NEW CHAIRMAN APPOINTED TO MONITOR HULL COUNCILLORS
A city magistrate has been appointed as chairman of Hull City Council's standards committee to oversee the behaviour of councillors, repor ts The Hull Advertiser. JP Chris Fenwick said the committee has an important role to play in monitoring standards at the council, particularly in the light of recent criticism by the Audit Commission (see LGCnet), which labelled the behaviour of some councillors as 'immature and confrontational'.
HOMES REFORM SCHEME IN TURMOIL
Up to half of the 82,000 homes involved in the transfer of Glasgow's social housing stock out of council control face demolition after allegations of cost overruns and mismanagement, according to sources in The Scotsman (6/12/03, p4). It also claims that repairs have been suspended by some local managers, despite suggestions that the Glasgow Housing Association is sitting on a £45m bank balance.
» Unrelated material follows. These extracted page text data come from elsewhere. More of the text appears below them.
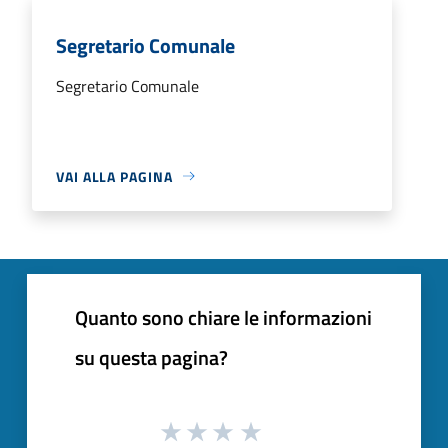
Segretario Comunale
Segretario Comunale
VAI ALLA PAGINA
Quanto sono chiare le informazioni
su questa pagina?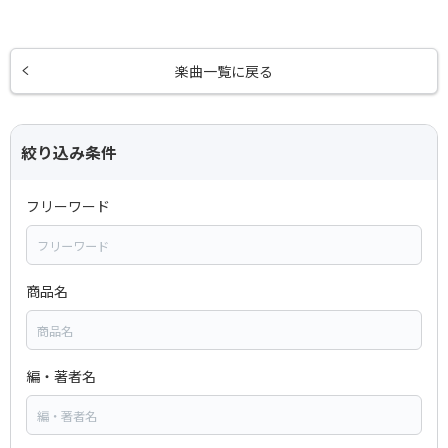
楽曲一覧に戻る
絞り込み条件
フリーワード
商品名
編・著者名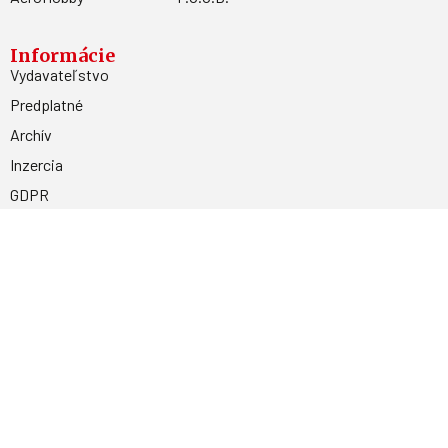
Informácie
Vydavateľstvo
Predplatné
Archív
Inzercia
GDPR
Kontakty
Facebook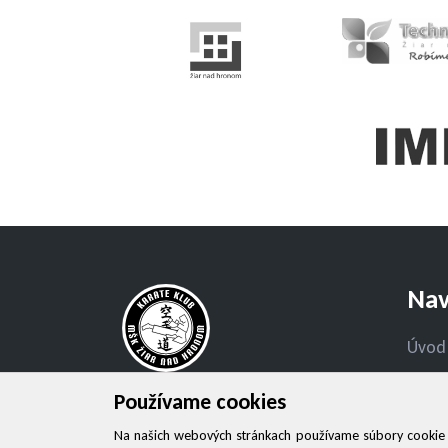
Nav
Úvod
Novi
Používame cookies
Mestský športový klub Žiar nad
O klu
Hronom, spol. s r.o.
Na našich webových stránkach používame súbory cookie na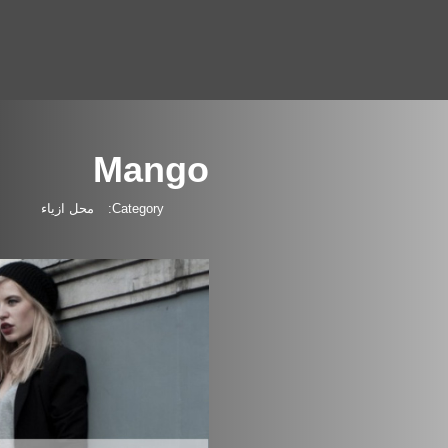
Mango
Category:
محل ازياء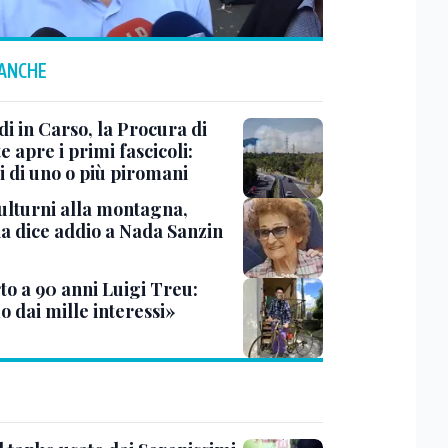
 ANCHE
i in Carso, la Procura di
e apre i primi fascicoli:
i di uno o più piromani
ulturni alla montagna,
ia dice addio a Nada Sanzin
to a 90 anni Luigi Treu:
 dai mille interessi»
COUNCILLOR'S AGENT CLEARED OF CORRUPTION
Redbridge LBC councillor, Dev Sharma's agent, Andrew Lester, has been cleared of allegations that he lied during an investigation into alleged local election corruption, reports the South London Press (p13). Mr Lester was working for Mr Sharma, when he was accused of misleading the police when they probed election expense forms he submitted in a council by-election last year.
BUSINESSES EXPRESS CAUTION OVER REGIONAL ASSEMBLIES
A new survey has found business leaders in Rotherham are 'extremely cautious' about the proposed regional assemblies because of fears of increased bureaucracy and a lack of understanding, reports the Yorkshire Post (p8).
ENVIRONMENT AND LAW DIRECTOR LEAVES AT SOUTH LONDON COUNCIL
Lambeth LBC's director of environment and law, Ged Curran, is leaving to take over as chief executive of Merton LBC, reports the South London Press (p11). He has been with Lambeth council for seven years.
SCOTTISH COUNCIL FORCED TO APOLOGISE AFTER SPELLING ERRORS
Edin burgh City Council has been left apologising after a series of spelling errors appeared in the newsletter it sends to more than 200,000 city homes, only days after it was forced to reprint its official Christmas card because of misspellings, reports The Scotsman.
COUNCIL SHEDS CREDIBILITY AFTER DUPLICATE BALLOT PAPERS
Thousands of tenants voting on Camden LBC's plans to introduce an ALMO to run its 33,000 council homes have received duplicate voting papers, because they own a shed, according to the Hampstead and Highgate Express (5/12/03, p17). But the council insists it has identified everybody who has received a duplicate ballot paper because each one has a unique security number which means the extra papers will be removed from the counting system.